Two things to say about the mechanics. First - You are basically very strongly telegraphed that killing people and formenting chaos will have negative consequences. It is pointed out to you - not least by your Discover Random Secret power - that the guys you're potentially murdering are just people in a bad situation. And then they give you a knife. That knife is visible in the bottom right corner of your screen for 90% of the game. The position of the knife tells you whether you are stealthed or not. And every time you step up behind someone you get a tempting, tempting backstab prompt alongside the prompt to knock them out. But if you ever do? You get blood on your blade. Blood that sits there, not wiped off. Judging you. Reminding you that you killed someone today for no more reason that they were trying to kill you and you were too lazy to re-establish stealth. (And I'm totally replaying the game as a murderhobo.)
Second? The first superpower you get is the ability to teleport. It's on a short cooldown, but you can pay about 20% of your limited resource to ignore the cooldown. It's instant, easily and accurately targeted, and frankly why would you ever walk anywhere ever again? Or engage in a fair fight, or a fight you didn't want to be in? It's a stealth game.
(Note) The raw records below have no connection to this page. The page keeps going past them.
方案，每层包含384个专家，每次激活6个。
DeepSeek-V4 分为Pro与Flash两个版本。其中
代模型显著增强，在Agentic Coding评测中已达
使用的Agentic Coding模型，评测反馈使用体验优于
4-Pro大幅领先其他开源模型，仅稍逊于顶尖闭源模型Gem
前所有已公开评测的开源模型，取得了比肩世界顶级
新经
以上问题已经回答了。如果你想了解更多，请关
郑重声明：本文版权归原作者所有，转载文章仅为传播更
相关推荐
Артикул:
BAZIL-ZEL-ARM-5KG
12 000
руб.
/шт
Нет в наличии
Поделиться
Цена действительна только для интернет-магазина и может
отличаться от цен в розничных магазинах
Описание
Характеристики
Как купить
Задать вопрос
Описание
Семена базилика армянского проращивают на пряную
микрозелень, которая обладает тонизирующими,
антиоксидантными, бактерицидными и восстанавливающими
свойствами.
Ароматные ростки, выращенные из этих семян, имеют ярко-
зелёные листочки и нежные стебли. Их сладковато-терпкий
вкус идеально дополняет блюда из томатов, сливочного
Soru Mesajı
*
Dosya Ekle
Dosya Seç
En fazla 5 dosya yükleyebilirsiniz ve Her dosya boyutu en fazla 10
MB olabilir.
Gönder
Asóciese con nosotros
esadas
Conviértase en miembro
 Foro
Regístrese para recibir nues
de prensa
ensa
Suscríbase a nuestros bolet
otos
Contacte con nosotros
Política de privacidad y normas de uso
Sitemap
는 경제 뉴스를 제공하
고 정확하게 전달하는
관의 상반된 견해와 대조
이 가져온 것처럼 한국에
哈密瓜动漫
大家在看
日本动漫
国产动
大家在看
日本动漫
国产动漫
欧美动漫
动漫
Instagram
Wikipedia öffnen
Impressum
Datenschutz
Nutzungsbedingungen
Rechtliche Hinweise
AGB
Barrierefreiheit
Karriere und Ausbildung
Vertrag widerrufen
With a teleport button. With a massive range. And there's a lovely sneaky joy to be had in dropping down between two guards in the instant when their backs are turned and then away before they turn back. So that's great.
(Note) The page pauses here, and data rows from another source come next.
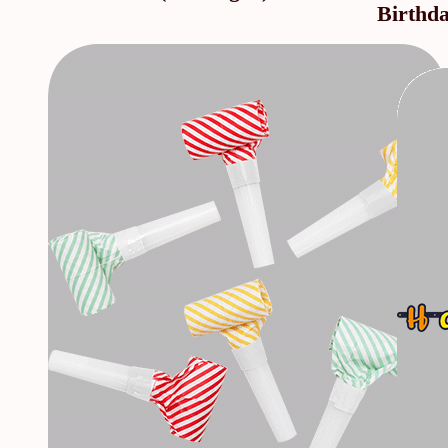
Birthd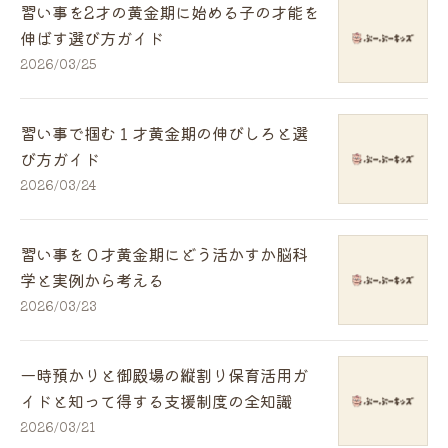
習い事を2才の黄金期に始める子の才能を
伸ばす選び方ガイド
2026/03/25
習い事で掴む１才黄金期の伸びしろと選
び方ガイド
2026/03/24
習い事を０才黄金期にどう活かすか脳科
学と実例から考える
2026/03/23
一時預かりと御殿場の縦割り保育活用ガ
イドと知って得する支援制度の全知識
2026/03/21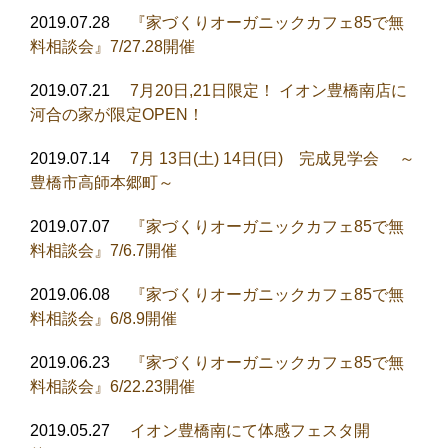
2019.07.28
『家づくりオーガニックカフェ85で無
料相談会』7/27.28開催
2019.07.21
7月20日,21日限定！ イオン豊橋南店に
河合の家が限定OPEN！
2019.07.14
7月 13日(土) 14日(日) 完成見学会 ～
豊橋市高師本郷町～
2019.07.07
『家づくりオーガニックカフェ85で無
料相談会』7/6.7開催
2019.06.08
『家づくりオーガニックカフェ85で無
料相談会』6/8.9開催
2019.06.23
『家づくりオーガニックカフェ85で無
料相談会』6/22.23開催
2019.05.27
イオン豊橋南にて体感フェスタ開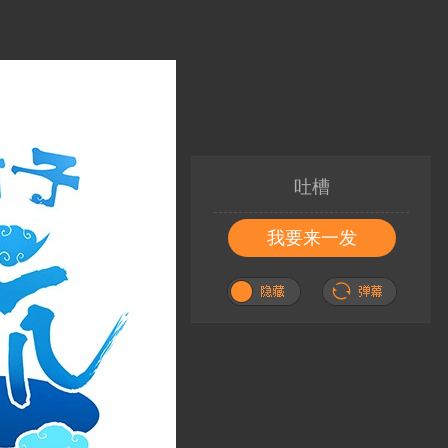
吐槽
我要来一发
And yeah. There's a save / kill puppy moral choice thing going on, except that that puppy? It's the evilest damn puppy you ever met. That puppy is the frickin' Gollum of the dog world. It deserves death. It hates you. It'd kill you in an instant if it had the power. In fact, it's built its whole existence around doing harm to the ones that you love most. And it's a pain in the ass to save that damn puppy. Still want to save it? It won't thank you. But your knife, it has no blood on it yet. And maybe, just maybe, you can condemn it to exile, a broken hound.
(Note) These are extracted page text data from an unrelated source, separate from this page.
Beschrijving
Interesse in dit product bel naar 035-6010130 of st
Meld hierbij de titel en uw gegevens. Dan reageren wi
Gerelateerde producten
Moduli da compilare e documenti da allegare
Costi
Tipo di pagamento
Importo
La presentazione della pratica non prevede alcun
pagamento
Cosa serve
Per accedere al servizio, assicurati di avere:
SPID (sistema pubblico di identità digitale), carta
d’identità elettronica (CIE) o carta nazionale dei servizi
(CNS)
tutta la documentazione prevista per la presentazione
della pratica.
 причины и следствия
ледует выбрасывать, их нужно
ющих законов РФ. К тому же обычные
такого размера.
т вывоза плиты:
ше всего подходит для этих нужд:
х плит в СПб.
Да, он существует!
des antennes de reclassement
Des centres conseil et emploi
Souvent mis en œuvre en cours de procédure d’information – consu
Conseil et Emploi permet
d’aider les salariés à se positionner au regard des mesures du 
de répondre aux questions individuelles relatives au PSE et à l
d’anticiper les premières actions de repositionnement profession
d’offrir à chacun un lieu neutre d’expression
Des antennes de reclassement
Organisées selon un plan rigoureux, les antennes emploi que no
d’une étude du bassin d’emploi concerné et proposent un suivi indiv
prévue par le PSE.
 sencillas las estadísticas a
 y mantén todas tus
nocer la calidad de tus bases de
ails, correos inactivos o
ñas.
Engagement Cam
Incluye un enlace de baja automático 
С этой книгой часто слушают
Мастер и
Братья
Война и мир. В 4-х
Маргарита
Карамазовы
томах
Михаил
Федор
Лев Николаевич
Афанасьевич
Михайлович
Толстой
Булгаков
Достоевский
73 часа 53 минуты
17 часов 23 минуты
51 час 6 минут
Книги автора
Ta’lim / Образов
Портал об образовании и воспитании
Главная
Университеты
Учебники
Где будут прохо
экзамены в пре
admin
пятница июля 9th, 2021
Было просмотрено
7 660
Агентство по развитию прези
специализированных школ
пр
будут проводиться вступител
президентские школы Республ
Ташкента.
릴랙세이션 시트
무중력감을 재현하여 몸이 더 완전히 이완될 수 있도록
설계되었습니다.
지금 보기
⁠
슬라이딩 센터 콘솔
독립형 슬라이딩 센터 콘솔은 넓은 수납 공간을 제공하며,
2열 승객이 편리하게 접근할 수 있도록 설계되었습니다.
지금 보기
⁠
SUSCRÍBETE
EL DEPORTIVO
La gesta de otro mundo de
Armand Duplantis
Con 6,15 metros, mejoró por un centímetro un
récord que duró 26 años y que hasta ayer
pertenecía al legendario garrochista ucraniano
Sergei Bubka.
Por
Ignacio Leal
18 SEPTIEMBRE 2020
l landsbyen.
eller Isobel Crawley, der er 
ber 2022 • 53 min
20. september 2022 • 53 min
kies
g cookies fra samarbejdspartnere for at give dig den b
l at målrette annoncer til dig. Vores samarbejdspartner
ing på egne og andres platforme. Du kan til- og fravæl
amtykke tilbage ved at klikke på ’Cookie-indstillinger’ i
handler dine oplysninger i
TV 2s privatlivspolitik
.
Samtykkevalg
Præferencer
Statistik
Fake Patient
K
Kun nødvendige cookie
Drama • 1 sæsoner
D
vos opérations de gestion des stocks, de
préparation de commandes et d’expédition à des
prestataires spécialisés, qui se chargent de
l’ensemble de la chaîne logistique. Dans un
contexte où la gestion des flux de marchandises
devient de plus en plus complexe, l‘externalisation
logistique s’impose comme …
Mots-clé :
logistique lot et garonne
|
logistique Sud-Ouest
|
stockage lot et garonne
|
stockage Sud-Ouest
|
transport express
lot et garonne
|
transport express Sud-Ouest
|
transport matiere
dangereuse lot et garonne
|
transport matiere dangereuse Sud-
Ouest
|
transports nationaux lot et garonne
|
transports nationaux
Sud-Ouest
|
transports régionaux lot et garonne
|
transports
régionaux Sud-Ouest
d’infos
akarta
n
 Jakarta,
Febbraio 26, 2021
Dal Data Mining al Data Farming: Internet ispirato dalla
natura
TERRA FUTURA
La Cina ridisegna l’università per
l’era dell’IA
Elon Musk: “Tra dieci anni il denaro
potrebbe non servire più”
And just like Infinite, there's a girl to rescue. Unlike Infinite, she's about twelve - and in a glaring first for such games, she looks and sounds and mostly acts twelve. And in general, the character art is great. There are no Hollywood figures or faces to be seen. Some of the men are ruggedly handsome in places, some of the women are tiredly pretty, but most of the characters are just, y'know, people. And they are mostly people-shaped. It's great.
And yes. It didn't grab me like Bioshock:Infinite. It wasn't quite as pretty, although it was equally as atmospheric. The plot made more sense. The supernatural was way better integrated. The worldbuilding was better delivered. The main characters looked less like supermodels. The protagonist was just as white and just as male, but they relied less on a male player. It was more the kind of game I like, although I think that the games are probably about equivalently good. I think I had about as much fun playing each, and Dishonored was shorter, so each minute of playing Dishonored was therefore more fun.
And as a parting note. One of the food items in Dishonored reads as probably the most disgusting thing I have ever forced a character of mine to eat. Tin of brined hagfish. Tin of brined hagfish. The correct response to eating tinned brined hagfish would be to run around, your eyes streaming, the occasional hideous gagging noises coming from your throat as you desperately attempted to assist your oesophagus in its instant revolt against whatever self-destructive impulse had possessed you to swallow the foul gelatinous ammoniac substance. But it gave me a few health points back, when somehow consumed through the mask the protagonist is conspicuously wearing. Perhaps he used a straw. OH GOD.
In conclusion: yeah. I liked that game. Its principal failing was that it was too short (12 hours).